Environments (embodiment)

Added in v0.21.0 — an experimental research seam.

Everything else answers a prompt. An Environment turns "answer a question" into "act, observe, and get rewarded": the agent reset()s, then step(action)s, receiving an Observation (text + reward + done) each time. A rollout runs an LLM policy in the environment until the episode ends. This is the substrate for interactive, feedback-driven agents — and, later, reinforcement learning.

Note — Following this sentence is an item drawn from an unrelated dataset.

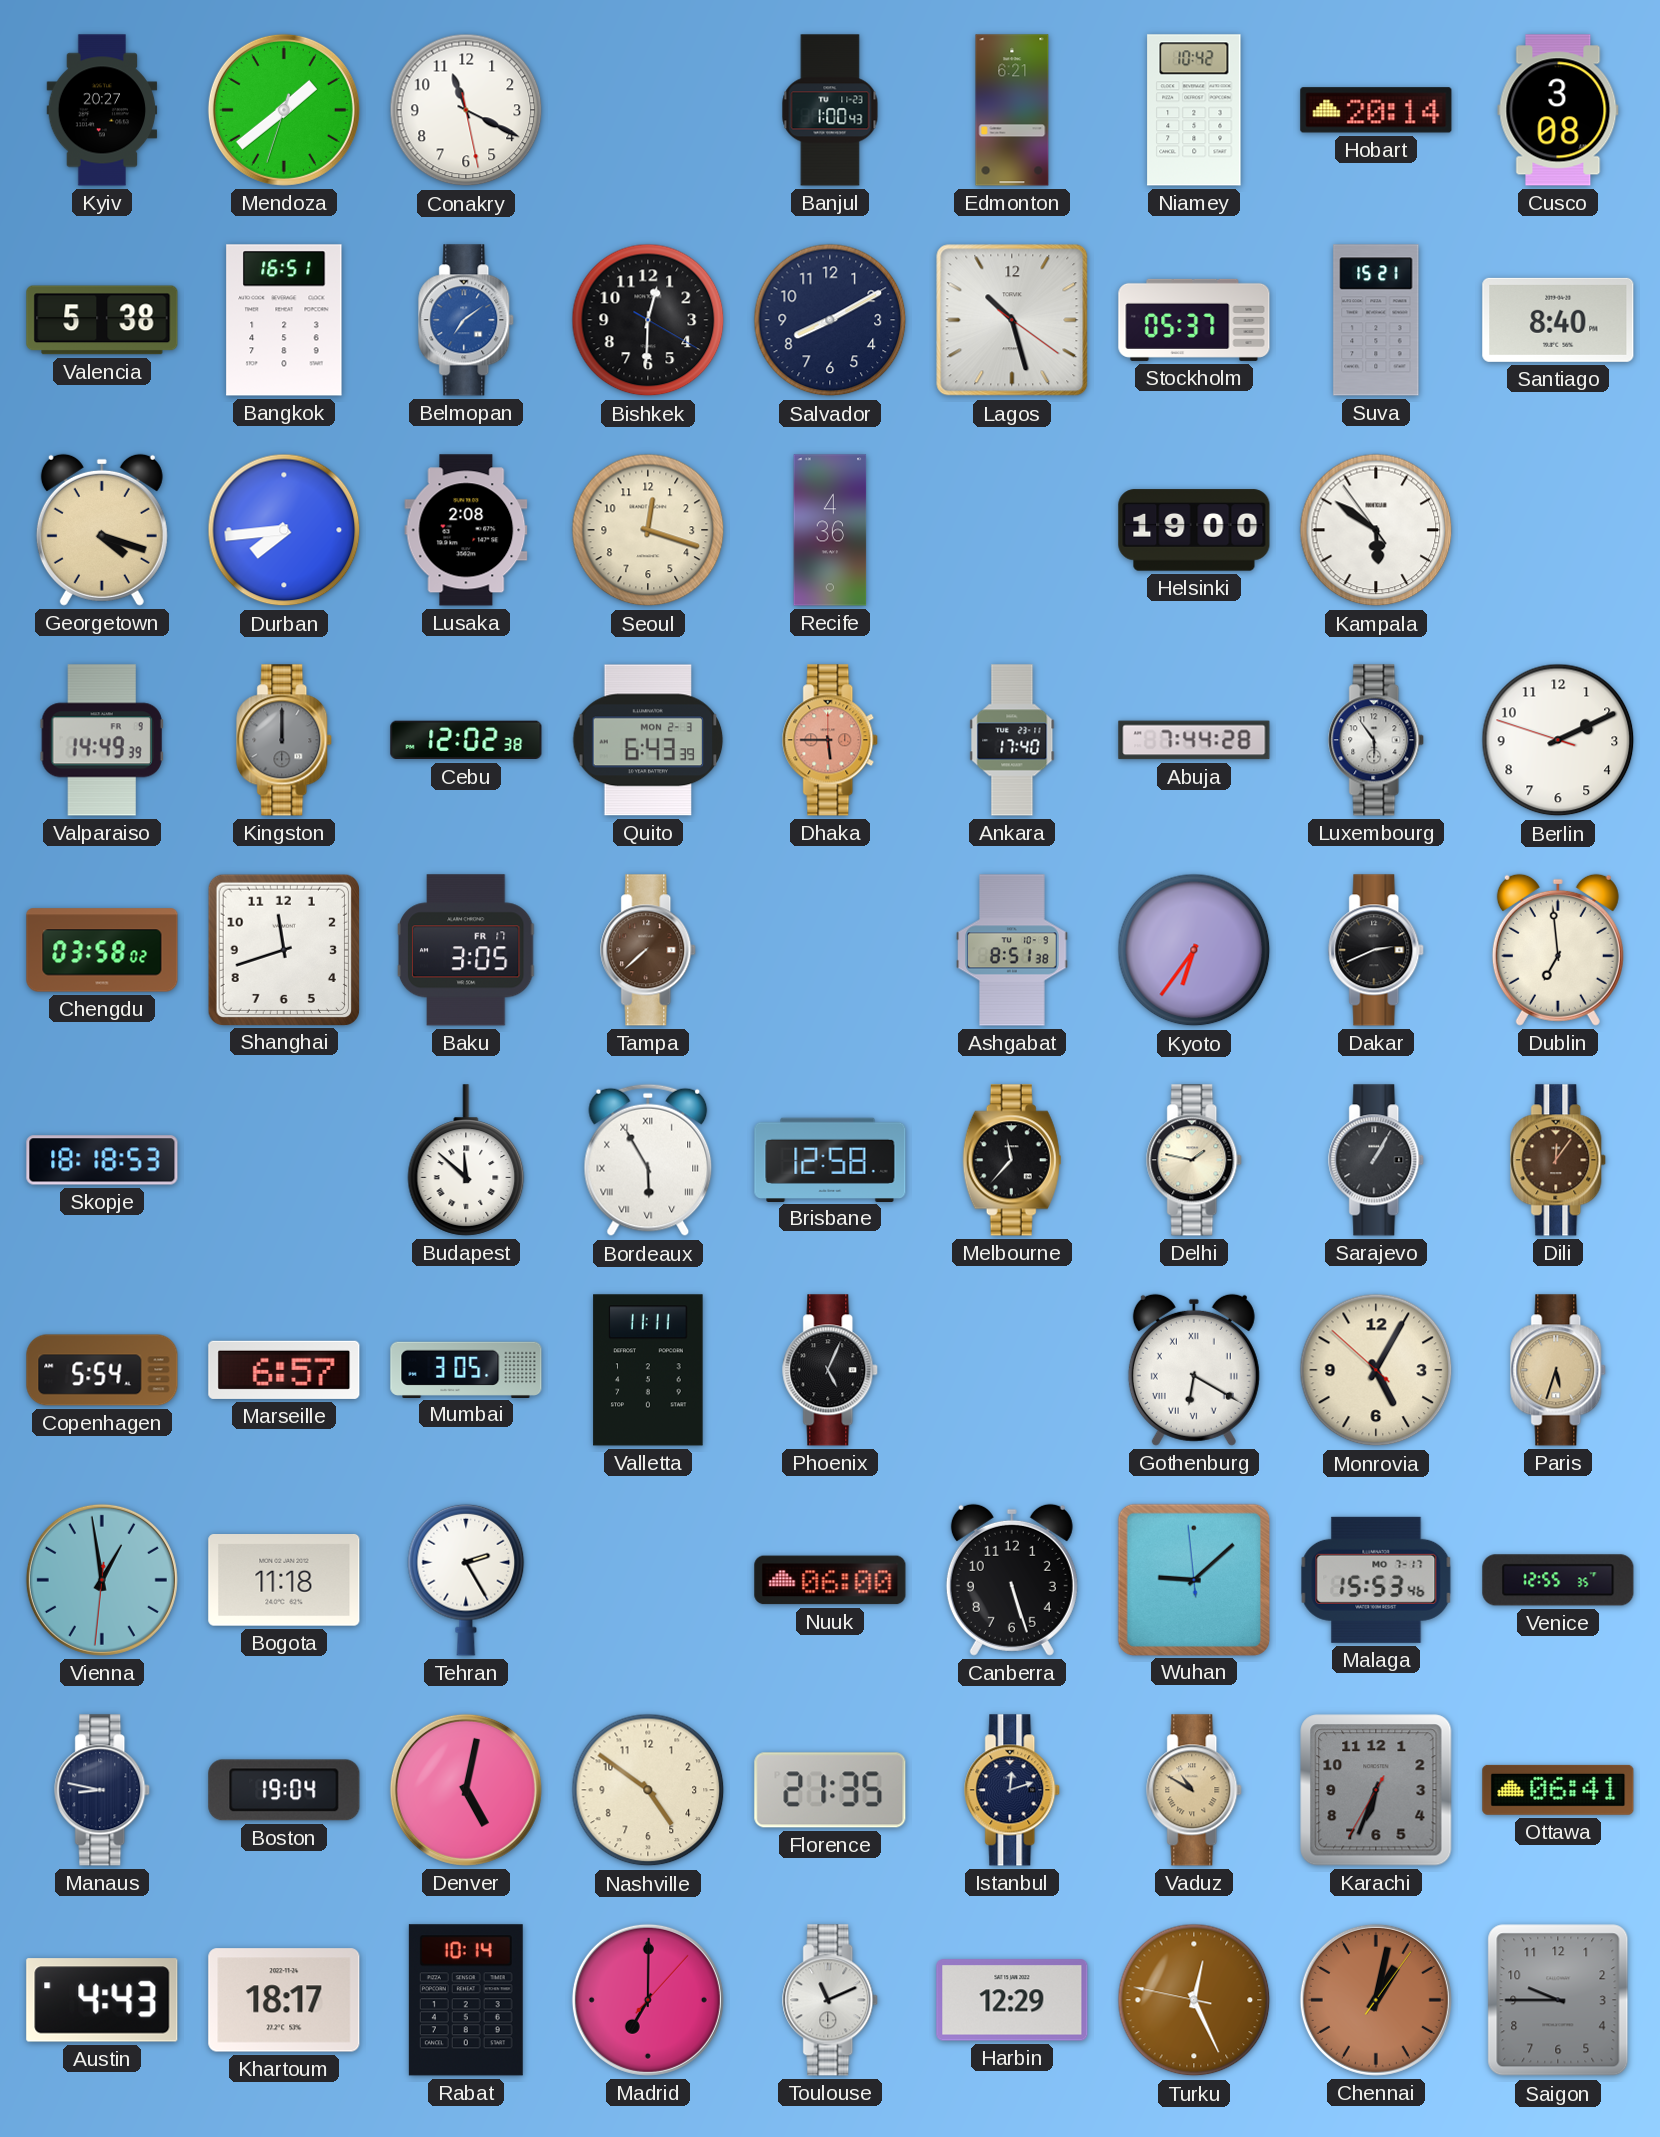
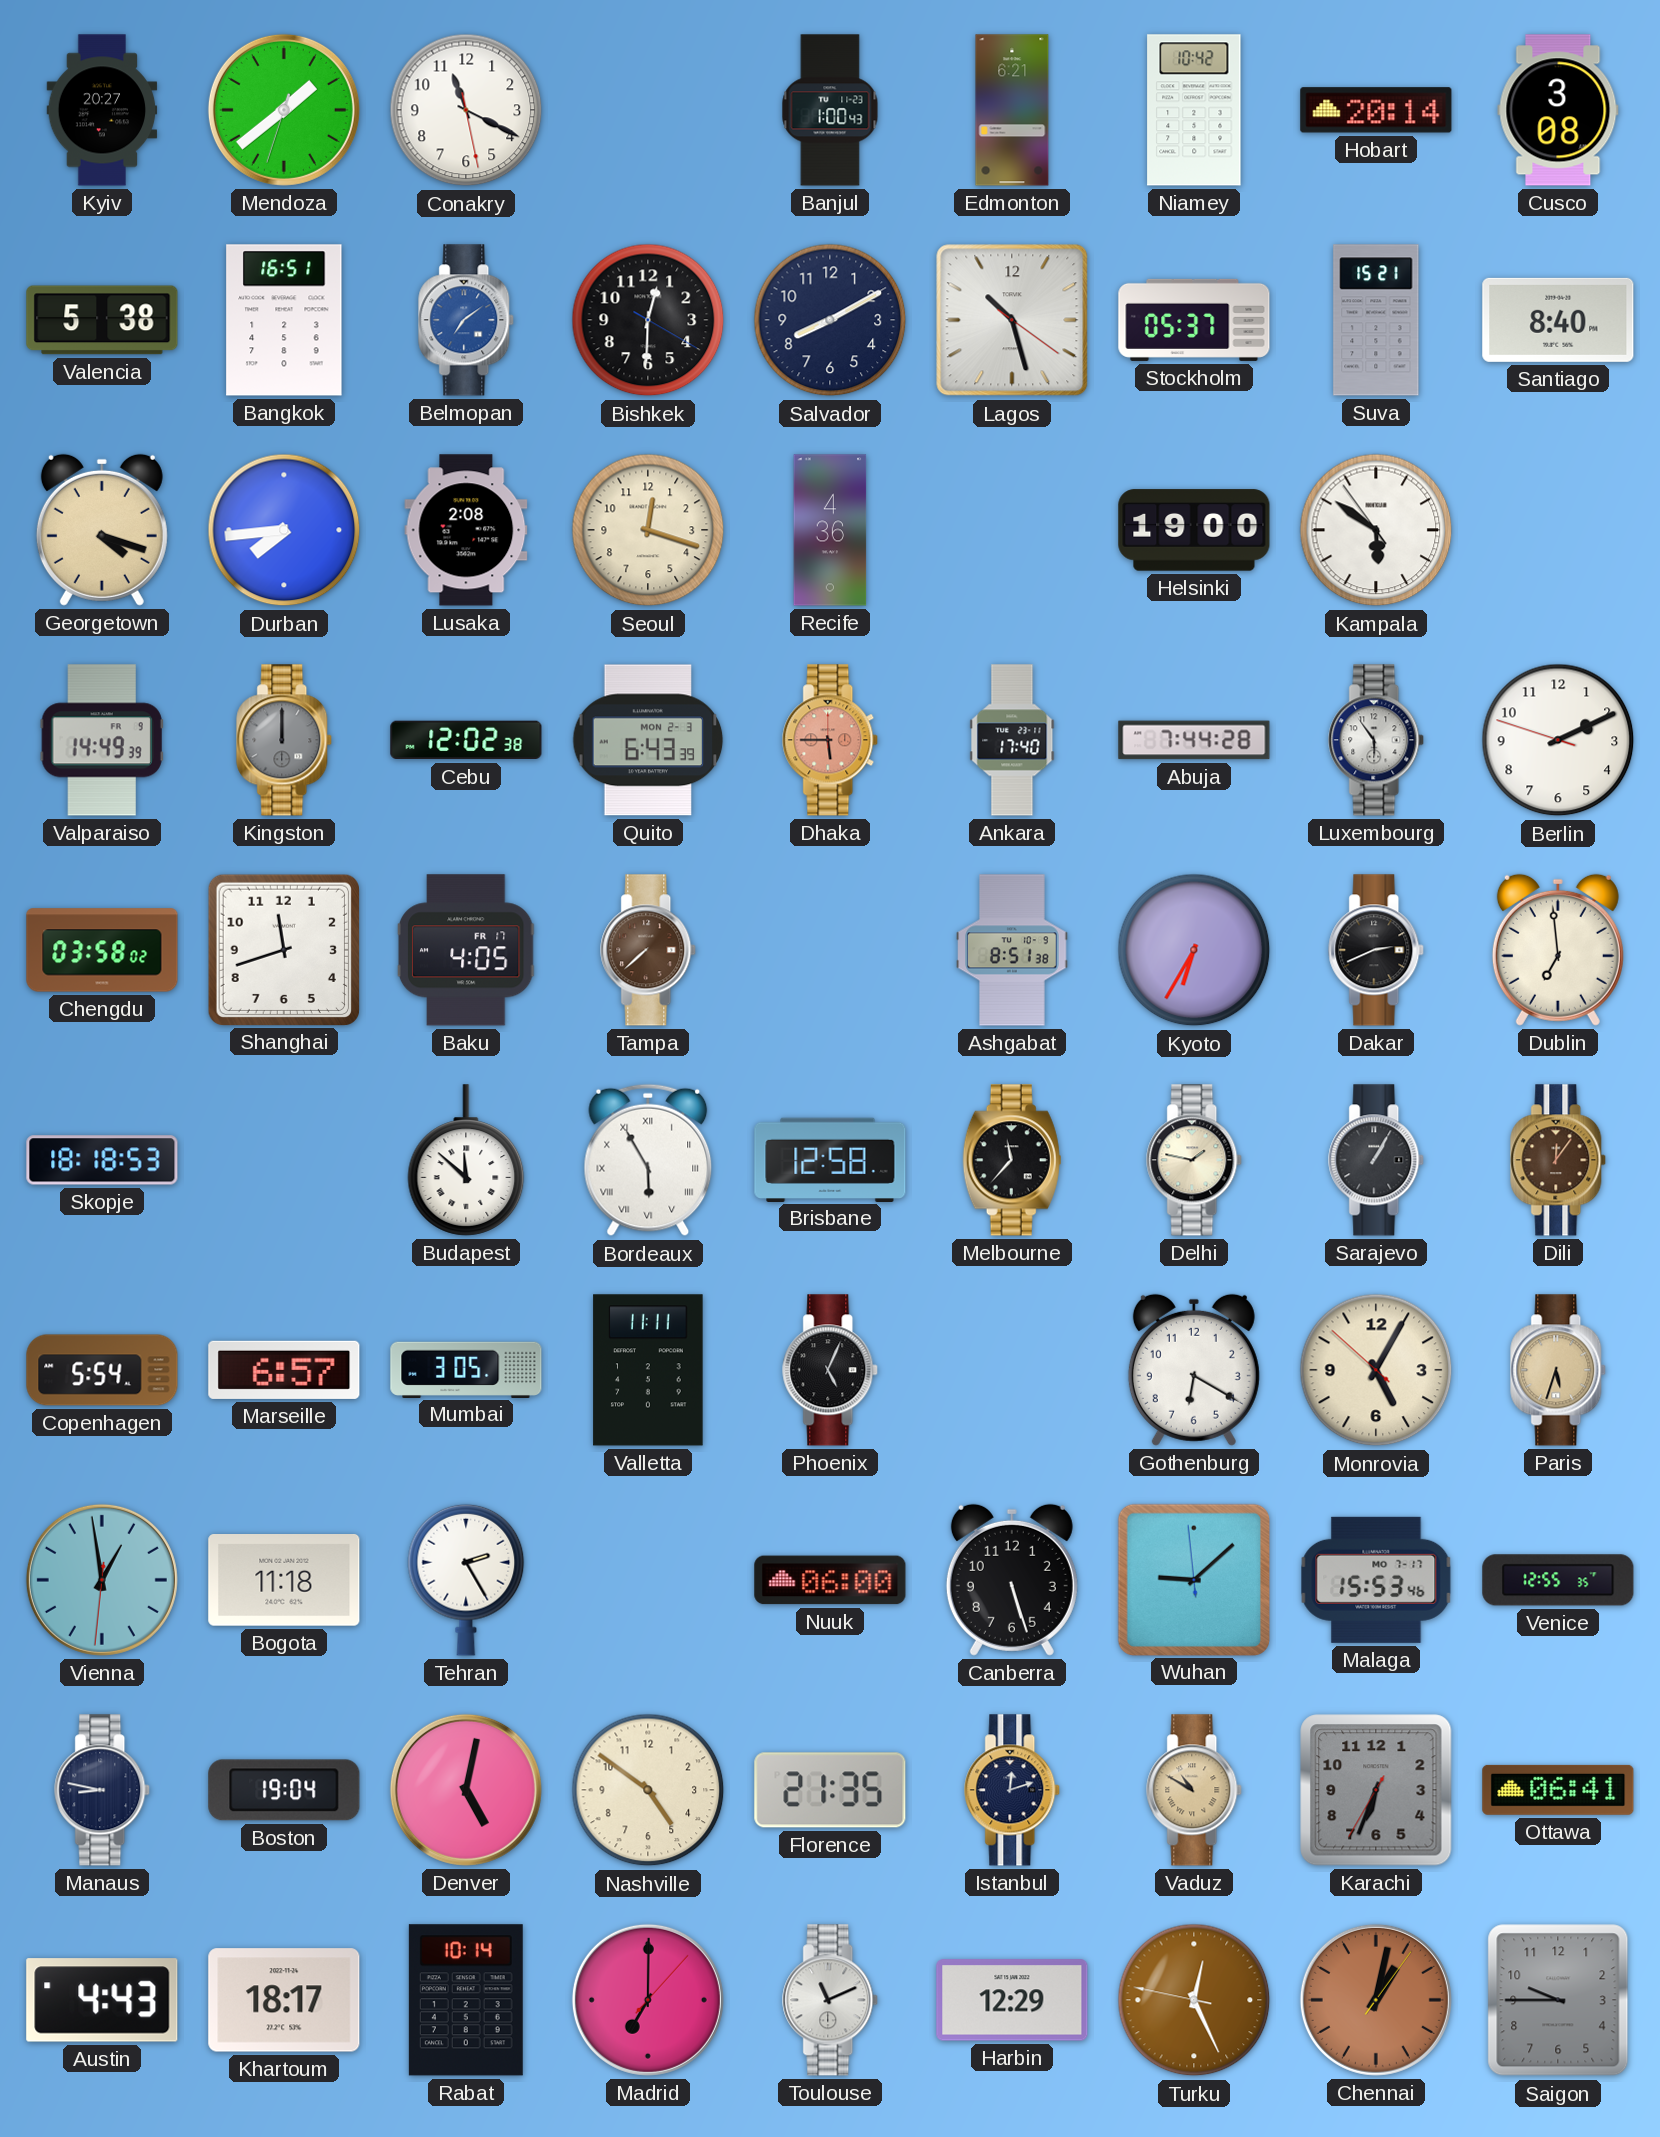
Baku: 3:05 -> 4:05
Kyoto: 6:36 -> 6:35
Gothenburg numerals: Roman -> Arabic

reset() ──▶ observation ──▶ policy(obs) → action ──▶ step(action) ──▶ observation (+reward, +done)
                              (LLM or a function)        (the environment)         └─ loop until done / max_steps

CLI

riptide env guessing --max-steps 10 --offline
#  environment 'guessing': 10 step(s), total reward 0.0
#    1. obs: Guess a whole number between 1 and 100. | action: ... | reward 0.0
#    ...

(Offline, the deterministic gateway is a weak policy — the point is the loop; a real model plays it well.)

In code

from riptide_watergraph.environments import make_environment, rollout

env = make_environment("guessing")

# A policy maps an observation (text) to an action (text) — here, binary search:
state = {"lo": 1, "hi": 100}
def policy(obs: str) -> str:
    if "higher" in obs: state["lo"] = state["mid"] + 1
    elif "lower" in obs: state["hi"] = state["mid"] - 1
    state["mid"] = (state["lo"] + state["hi"]) // 2
    return str(state["mid"])

result = rollout(env, policy, max_steps=20)
print(result.total_reward, result.steps)   # 1.0 (solved) in ~7 steps

Run an LLM policy through the service:

from riptide_watergraph.service import run_in_environment

result = run_in_environment("guessing", max_steps=10)   # uses the configured model as the policy

The seam (swappable)

Interface Default Purpose
Environment GuessingGameEnv (toy) reset() / step(action)Observation(text, reward, done)
rollout(env, policy, ...) run a policy to episode end; returns Rollout(steps, total_reward, transitions)
make_environment(name) registry build a named environment (ENVIRONMENTS)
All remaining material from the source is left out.